Tokenization Effects on Model Behavior¶
Tokenization has subtle but important effects:
Arithmetic¶
"25 + 37" → ["25", " +", " 37"] or ["2", "5", " +", " 3", "7"]
Multi-digit numbers as single tokens makes arithmetic harder
because the model must learn 25+37=62 as a memorized fact
rather than compositional digit-by-digit computation.
Code¶
"def function():" → ["def", " function", "():", ...]
Tokenizers trained on English may fragment code awkwardly.
Code-specific tokenizers (Codex, StarCoder) handle this better.
Multilingual¶
English: "Hello" → ["Hello"] (1 token)
Japanese: "こんにちは" → ["こ", "ん", "に", "ち", "は"] (5 tokens)

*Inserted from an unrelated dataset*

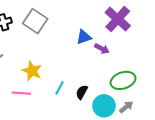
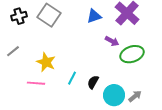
blue triangle: (84, 37) -> (94, 16), moved
green ellipse: (123, 80) -> (132, 54), moved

Less-common languages often get character-level tokenization,
leading to longer sequences and potentially worse performance.
Connection to Modern LLMs
Tokenization is one of the least "sexy" parts of LLMs but critically important:
- GPT-4 uses a ~100K vocabulary with improved handling of code and non-English
- LLaMA uses SentencePiece with 32K vocabulary
- Claude likely uses a large vocabulary optimized for diverse text
Poor tokenization can bottleneck model performance regardless of architecture.
Exercises¶
-
Implement BPE: Train a BPE tokenizer on a small corpus and visualize the learned merges.
-
Vocabulary analysis: For a fixed text, compare token counts with vocab sizes 1K, 10K, 100K.
-
Language comparison: Tokenize the same sentence in multiple languages. Which gets more tokens?
-
Number tokenization: How does your tokenizer handle "123456789"? How about "3.14159"?
-
Reconstruct text: Given only token IDs, can you perfectly reconstruct the original text?
Summary¶
| Concept | Definition | Trade-off |
|---|---|---|
| Character-level | One token per character | Universal but long |
| Word-level | One token per word | Short but OOV issues |
| BPE | Merge frequent pairs | Standard approach |
| WordPiece | Merge by likelihood | Used by BERT |
| Vocabulary size | Number of unique tokens | Length vs embedding size |
Key takeaway: Tokenization converts text to discrete tokens that neural networks can process. Subword methods like BPE balance vocabulary size against sequence length, handle rare words through composition, and capture morphological structure. The choice of tokenizer affects model behavior in subtle ways—from arithmetic to multilingual performance.